Is there a grand design against Tinubu? His Abeokuta statement seems to suggest so; this could be surprising to the uninitiated but not so to those familiar with the subterranean undercurrents of our politics, Tinubu’s enemies are seen by many as the members of his own house (APC). When President Buhari incessantly asks Nigerians to vote for the party and candidate of their choice, what does that indicate? Was that how he, Buhari, was campaigned for in 2015 and 2019 by Tinubu and other party leaders? When Buhari backs CBN Gov. Godwin Emefiele’s virtual grounding of the economy ostensibly to starve some politicians of funds, ask the out-going president how his own elections were financed in 2015 and 2019. Buhari is acting like a man who climbed to the top with a ladder and thereafter removed and burnt the ladder. It is not altruism or patriotism that propel such fellows; they are simply sadists and the Yoruba k’eni ma ni and alai-moore enia!

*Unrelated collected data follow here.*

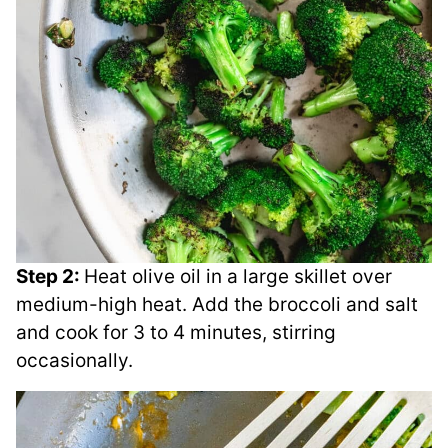
Step 2:
Heat olive oil in a large skillet over
medium-high heat. Add the broccoli and salt
and cook for 3 to 4 minutes, stirring
occasionally.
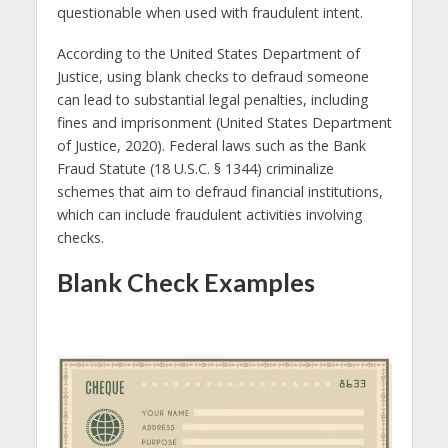
questionable when used with fraudulent intent.
According to the United States Department of
Justice, using blank checks to defraud someone
can lead to substantial legal penalties, including
fines and imprisonment (United States Department
of Justice, 2020). Federal laws such as the Bank
Fraud Statute (18 U.S.C. § 1344) criminalize
schemes that aim to defraud financial institutions,
which can include fraudulent activities involving
checks.
Blank Check Examples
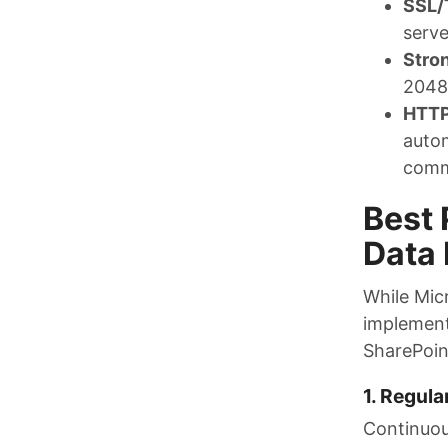
SSL/
serve
Stro
2048-
HTTP
autom
comm
Best 
Data 
While Mic
implement
SharePoin
1. Regula
Continuou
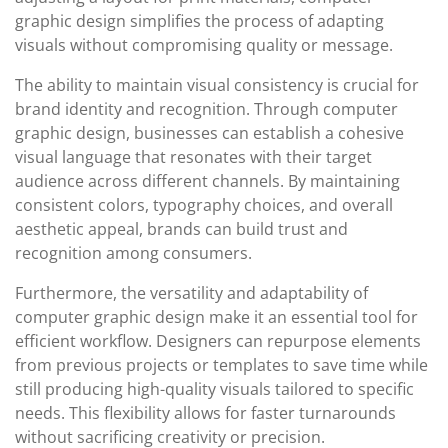
graphic design simplifies the process of adapting
visuals without compromising quality or message.
The ability to maintain visual consistency is crucial for
brand identity and recognition. Through computer
graphic design, businesses can establish a cohesive
visual language that resonates with their target
audience across different channels. By maintaining
consistent colors, typography choices, and overall
aesthetic appeal, brands can build trust and
recognition among consumers.
Furthermore, the versatility and adaptability of
computer graphic design make it an essential tool for
efficient workflow. Designers can repurpose elements
from previous projects or templates to save time while
still producing high-quality visuals tailored to specific
needs. This flexibility allows for faster turnarounds
without sacrificing creativity or precision.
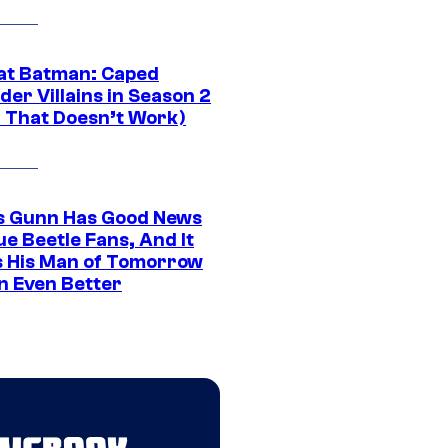
at Batman: Caped
er Villains in Season 2
1 That Doesn’t Work)
 Gunn Has Good News
ue Beetle Fans, And It
 His Man of Tomorrow
n Even Better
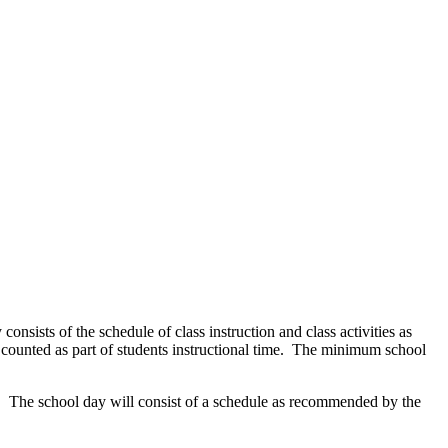
onsists of the schedule of class instruction and class activities as
 counted as part of students instructional time. The minimum school
n. The school day will consist of a schedule as recommended by the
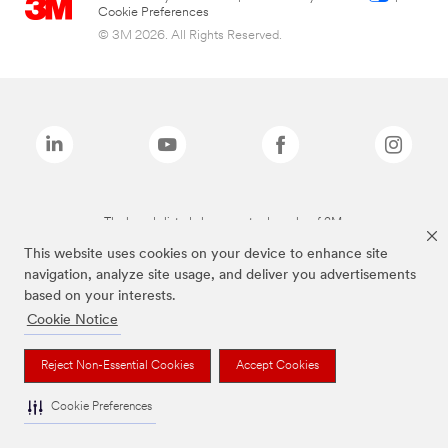
Cookie Preferences
© 3M 2026. All Rights Reserved.
The brands listed above are trademarks of 3M.
This website uses cookies on your device to enhance site
navigation, analyze site usage, and deliver you advertisements
based on your interests.
Cookie Notice
Reject Non-Essential Cookies
Accept Cookies
Cookie Preferences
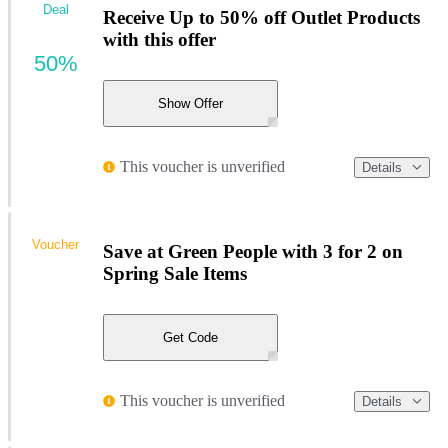
Deal
Receive Up to 50% off Outlet Products
with this offer
50%
Show Offer
This voucher is unverified
Details
Voucher
Save at Green People with 3 for 2 on
Spring Sale Items
Get Code
This voucher is unverified
Details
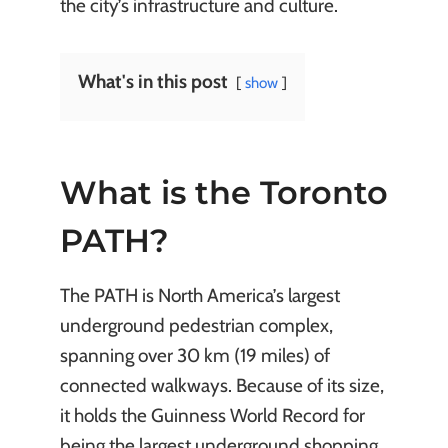
the city’s infrastructure and culture.
What's in this post
show
What is the Toronto
PATH?
The PATH is North America’s largest
underground pedestrian complex,
spanning over 30 km (19 miles) of
connected walkways. Because of its size,
it holds the Guinness World Record for
being the largest underground shopping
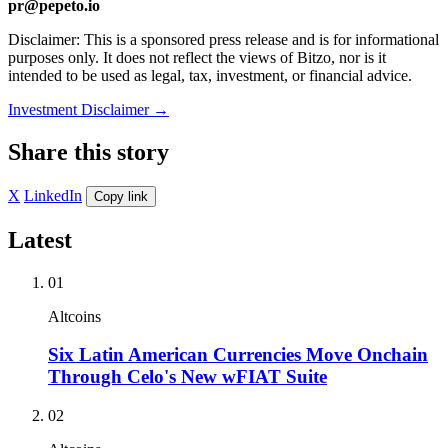
pr@pepeto.io
Disclaimer: This is a sponsored press release and is for informational
purposes only. It does not reflect the views of Bitzo, nor is it
intended to be used as legal, tax, investment, or financial advice.
Investment Disclaimer
→
Share this story
X
LinkedIn
Copy link
Latest
01
Altcoins
Six Latin American Currencies Move Onchain
Through Celo's New wFIAT Suite
02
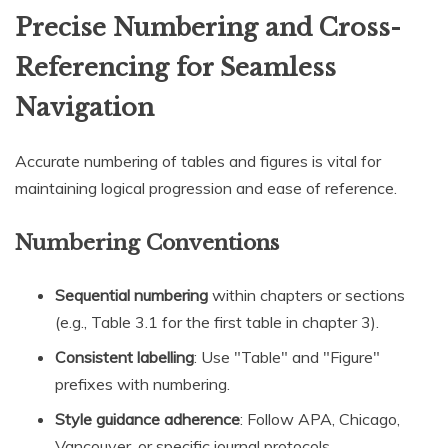
Precise Numbering and Cross-
Referencing for Seamless
Navigation
Accurate numbering of tables and figures is vital for
maintaining logical progression and ease of reference.
Numbering Conventions
Sequential numbering
within chapters or sections
(e.g., Table 3.1 for the first table in chapter 3).
Consistent labelling
: Use "Table" and "Figure"
prefixes with numbering.
Style guidance adherence
: Follow APA, Chicago,
Vancouver, or specific journal protocols.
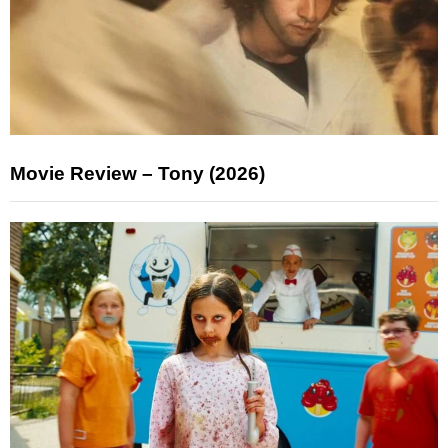
Movie Review – Tony (2026)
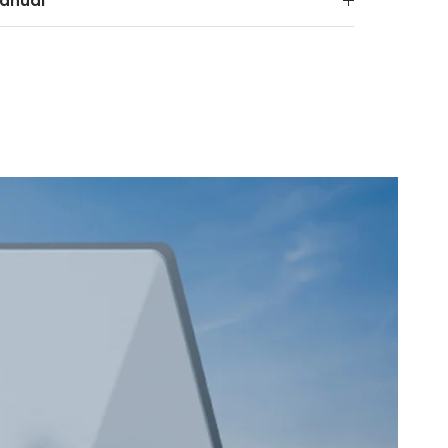
anual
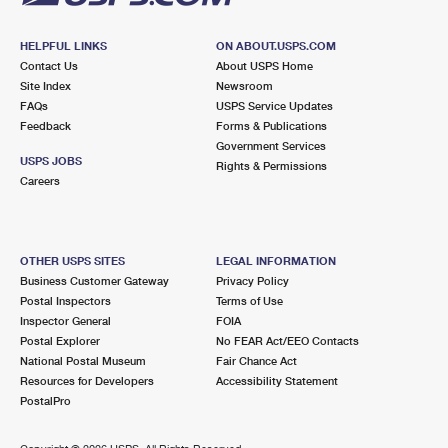
HELPFUL LINKS
ON ABOUT.USPS.COM
Contact Us
About USPS Home
Site Index
Newsroom
FAQs
USPS Service Updates
Feedback
Forms & Publications
Government Services
USPS JOBS
Rights & Permissions
Careers
OTHER USPS SITES
LEGAL INFORMATION
Business Customer Gateway
Privacy Policy
Postal Inspectors
Terms of Use
Inspector General
FOIA
Postal Explorer
No FEAR Act/EEO Contacts
National Postal Museum
Fair Chance Act
Resources for Developers
Accessibility Statement
PostalPro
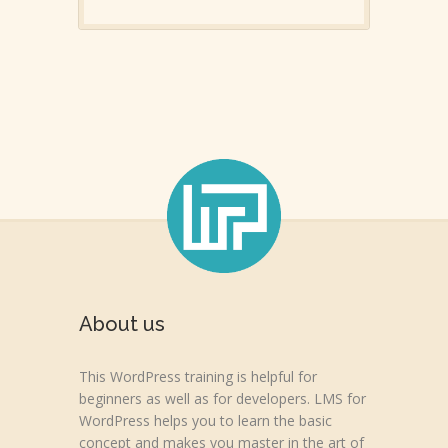
About us
This WordPress training is helpful for
beginners as well as for developers. LMS for
WordPress helps you to learn the basic
concept and makes you master in the art of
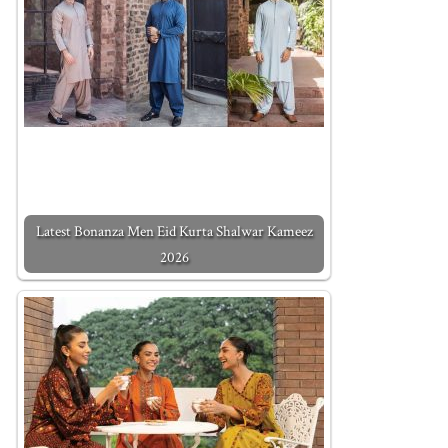
Latest Bonanza Men Eid Kurta Shalwar Kameez
2026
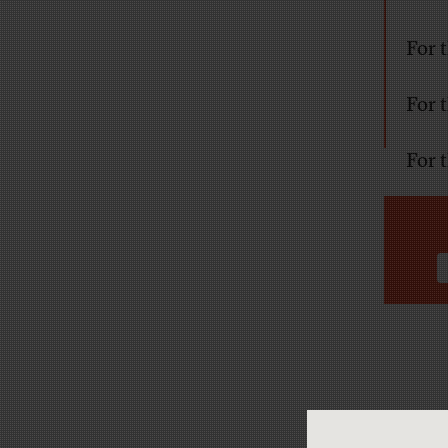
For 
For 
For 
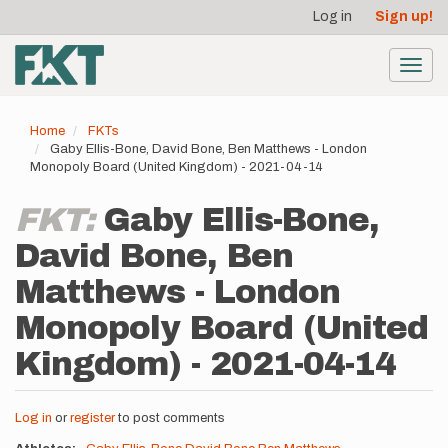
User
Skip
Log in
Sign up!
to
account
main
menu
content
Toggl
navig
Home
FKTs
Gaby Ellis-Bone, David Bone, Ben Matthews - London
Monopoly Board (United Kingdom) - 2021-04-14
FKT:
Gaby Ellis-Bone,
David Bone, Ben
Matthews - London
Monopoly Board (United
Kingdom) - 2021-04-14
Log in
or
register
to post comments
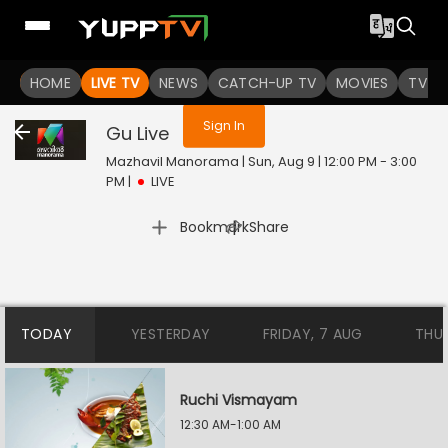
You are not logged in
HOME
LIVE TV
NEWS
CATCH-UP TV
MOVIES
TV S
Sign In
Gu
Live
Mazhavil Manorama | Sun, Aug 9 | 12:00 PM - 3:00
PM
|
LIVE
|
Bookmark
Share
TODAY
YESTERDAY
FRIDAY, 7 AUG
THU
Ruchi Vismayam
12:30 AM-1:00 AM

Outspoken and brutally-frank Prof. Itse Sagay, chairman of the Presidential Advisory Committee Against Corruption, appears to agree with Tinubu’s charge of sabotage when he said: “I suspect that because when people in responsible positions begin to create hardship and annoyance and anger in the population, which will be directed against the government, just before an election, the effect of that is that the government is going to be blamed by the voters and they may decide out of anger to vote for another party. It will drive away votes from the ruling party, which they will blame for the conditions and circumstances being created by these very dangerous people.
“What Emefiele is trying to do in saying you cannot use the existing currency after the 31st of January in a situation where the new currency is not available to be used is a plot to create disaffection for the government and indirectly create an unfavourable image for that government before the populace in a few weeks to an election. There is no question about that. What is surprising is that no one is stopping him. The president has not stopped him and he is saying there is no going back on an action which is a sabotage of the goodwill of that government. It is just incredible.
“On fuel scarcity, I can’t understand it. It has never happened before. This is going to be three months now and the NNPC is saying there is no shortage; (that) they have enough supply for another three months. Yet, we cannot find petrol anywhere. Somebody is playing a game. I suspect after the election, we are going to have petrol. I agree with what Tinubu is saying. Something underhand is going on in this country which is intended to affect the outcome of the election”.
It is like they are already manipulating, affecting, rigging and determining the outcome of the election ever before we go to the poll! In all of these, however, I will continue to watch with keen interest, oil my pen, and keep my gunpowder dry!